16 March 2026 – The RBNZ has published an Analytical Note exploring the implications of changes in US tariff policy for the New Zealand economy.
What this paper is about
On 2 April 2025, the US government announced its intention to significantly increase tariffs on imported goods.
In this Note, we study the potential impact of these events on the New Zealand economy. We find that in the short-run, trade diversions and the appreciation of the New Zealand exchange rate create deflationary pressures. Lower inflation induces lower interest rates which boosts domestic output. Over time, however, there may be inflationary pressure as global supply chains become less efficient. The analysis in this Note supplements our other related studies on the impact of changes in US tariff policy, such as on the impact of uncertainty shocks.
Key findings
- This Analytical Note explores the implications of changes in US tariff policy for the New Zealand economy, using the G-Cubed model to undertake scenario analysis. Our baseline scenario captures tariff announcements as of 31 July 2025.
- To capture the depreciation of the US Dollar following the tariff announcement, we further consider shifts in bond and exchange rate markets that are associated with an increased perception of risk in investing in US assets.
- The shock is disinflationary in the short run as it leads to trade diversions and appreciation of the New Zealand currency which lower import prices. The disinflationary pressure induces lower interest rates supporting the domestic economy. Overall, despite the weaker export sector, the effect on domestic real GDP is relatively modest.
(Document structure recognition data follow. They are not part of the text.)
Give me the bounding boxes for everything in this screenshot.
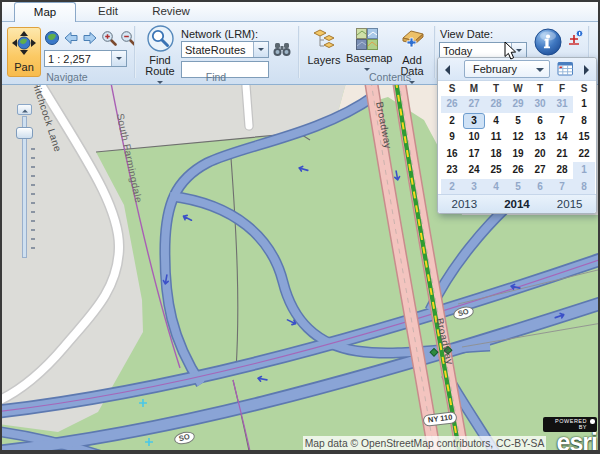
contents-group-label: Contents <box>330 71 450 83</box>
calendar-day[interactable]: 27 <box>463 96 485 113</box>
scale-combo <box>44 50 127 67</box>
calendar-day[interactable]: 6 <box>529 113 551 130</box>
route-location-tool-icon[interactable] <box>567 30 584 51</box>
calendar-month-dropdown[interactable]: February <box>464 60 550 78</box>
view-date-dropdown-button[interactable] <box>511 43 526 58</box>
calendar-year[interactable]: 2013 <box>452 198 478 210</box>
layers-label: Layers <box>304 55 344 66</box>
calendar-day-header: W <box>507 81 529 96</box>
scale-dropdown-button[interactable] <box>111 51 126 66</box>
navigate-group-label: Navigate <box>7 71 127 83</box>
tab-map[interactable]: Map <box>14 2 76 22</box>
calendar-day[interactable]: 11 <box>485 129 507 146</box>
calendar-day[interactable]: 7 <box>551 179 573 196</box>
calendar-day[interactable]: 18 <box>485 146 507 163</box>
view-date-input[interactable] <box>440 43 511 58</box>
calendar-year[interactable]: 2014 <box>504 198 530 210</box>
calendar-day[interactable]: 12 <box>507 129 529 146</box>
tab-edit[interactable]: Edit <box>78 2 138 22</box>
esri-wordmark: esri <box>543 431 597 453</box>
calendar-day[interactable]: 4 <box>485 179 507 196</box>
layers-button[interactable]: Layers <box>304 28 344 66</box>
calendar-year[interactable]: 2015 <box>557 198 583 210</box>
calendar-day[interactable]: 3 <box>463 179 485 196</box>
next-extent-button[interactable] <box>82 30 98 46</box>
info-button[interactable] <box>533 27 563 61</box>
zoom-in-button[interactable] <box>101 30 117 46</box>
calendar-day[interactable]: 8 <box>573 113 595 130</box>
calendar-day[interactable]: 6 <box>529 179 551 196</box>
network-lrm-label: Network (LRM): <box>181 28 258 40</box>
previous-extent-button[interactable] <box>63 30 79 46</box>
calendar-day[interactable]: 29 <box>507 96 529 113</box>
calendar-day-header: T <box>529 81 551 96</box>
calendar-day-header: S <box>441 81 463 96</box>
calendar-day-header: S <box>573 81 595 96</box>
calendar-day[interactable]: 5 <box>507 113 529 130</box>
tab-review[interactable]: Review <box>140 2 202 22</box>
calendar-day[interactable]: 13 <box>529 129 551 146</box>
group-divider <box>134 26 136 78</box>
calendar-day[interactable]: 19 <box>507 146 529 163</box>
calendar-day[interactable]: 8 <box>573 179 595 196</box>
ribbon-tabbar: Map Edit Review <box>0 0 600 22</box>
calendar-day[interactable]: 28 <box>551 162 573 179</box>
pan-button[interactable]: Pan <box>7 27 41 77</box>
zoom-slider-handle[interactable] <box>16 127 33 139</box>
scale-input[interactable] <box>45 51 111 66</box>
calendar-grid-icon[interactable] <box>557 61 574 81</box>
zoom-slider-up-button[interactable] <box>17 104 32 115</box>
view-date-calendar-popup: February SMTWTFS 26272829303112345678910… <box>437 57 597 214</box>
find-route-magnifier-icon <box>147 42 174 54</box>
calendar-day[interactable]: 30 <box>529 96 551 113</box>
basemap-icon <box>356 40 378 52</box>
calendar-day[interactable]: 1 <box>573 96 595 113</box>
calendar-header: February <box>438 58 596 81</box>
calendar-day[interactable]: 2 <box>441 179 463 196</box>
calendar-day[interactable]: 21 <box>551 146 573 163</box>
full-extent-globe-button[interactable] <box>44 30 60 46</box>
calendar-day[interactable]: 14 <box>551 129 573 146</box>
calendar-day[interactable]: 25 <box>485 162 507 179</box>
calendar-day[interactable]: 26 <box>507 162 529 179</box>
calendar-day[interactable]: 3 <box>463 113 485 130</box>
add-data-icon <box>399 42 425 54</box>
calendar-day[interactable]: 17 <box>463 146 485 163</box>
map-attribution: Map data © OpenStreetMap contributors, C… <box>303 436 546 452</box>
calendar-day[interactable]: 20 <box>529 146 551 163</box>
zoom-slider-ticks <box>31 148 35 250</box>
calendar-day-header: T <box>485 81 507 96</box>
network-combo <box>181 41 269 58</box>
layers-icon <box>312 42 336 54</box>
pan-icon <box>12 41 36 58</box>
calendar-day[interactable]: 31 <box>551 96 573 113</box>
calendar-next-month-button[interactable] <box>584 65 589 75</box>
calendar-day[interactable]: 24 <box>463 162 485 179</box>
event-editor-window: Map Edit Review Pan <box>0 0 600 454</box>
calendar-day-headers: SMTWTFS <box>438 81 596 96</box>
calendar-day[interactable]: 10 <box>463 129 485 146</box>
calendar-day[interactable]: 23 <box>441 162 463 179</box>
calendar-day-header: M <box>463 81 485 96</box>
calendar-prev-month-button[interactable] <box>445 65 450 75</box>
network-dropdown-button[interactable] <box>253 42 268 57</box>
calendar-day[interactable]: 15 <box>573 129 595 146</box>
calendar-day[interactable]: 7 <box>551 113 573 130</box>
calendar-day[interactable]: 1 <box>573 162 595 179</box>
basemap-button[interactable]: Basemap <box>346 28 388 76</box>
zoom-slider <box>16 104 38 264</box>
calendar-day[interactable]: 9 <box>441 129 463 146</box>
calendar-day[interactable]: 27 <box>529 162 551 179</box>
calendar-day[interactable]: 5 <box>507 179 529 196</box>
calendar-day[interactable]: 26 <box>441 96 463 113</box>
calendar-day[interactable]: 4 <box>485 113 507 130</box>
view-date-label: View Date: <box>440 28 493 40</box>
esri-logo: POWERED BY esri <box>543 415 597 453</box>
network-input[interactable] <box>182 42 253 57</box>
calendar-day[interactable]: 28 <box>485 96 507 113</box>
calendar-day[interactable]: 2 <box>441 113 463 130</box>
group-divider <box>434 26 436 78</box>
calendar-day[interactable]: 22 <box>573 146 595 163</box>
search-routes-binoculars-button[interactable] <box>273 42 291 58</box>
calendar-day[interactable]: 16 <box>441 146 463 163</box>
- Over time however, global supply chains become more inefficient contributing towards higher import prices, creating some inflationary pressure by around 2030.
Why we did this research
The resulting disruptions to the global trade may affect the New Zealand macroeconomy through export demand, import prices, supply chains, and global financial conditions. In this Note, we study the impact of the changes to the US tariff policy through the lens of the G-cubed model. The model is a global trade model that features disaggregated country- and sectoral-level details. Alternative scenarios are examined to capture the evolving situations around the global tariff environment.
What data have we used?
The calibration and estimation of the parameters in the G-cubed model are done by the external model developers. The data used originate from various sources, such as the Global Trade Analysis Project (GTAP) model, IMF, World Bank, OECD, United Nations, the US Energy Information Administration, and the University of Groningen Growth and Development Centre.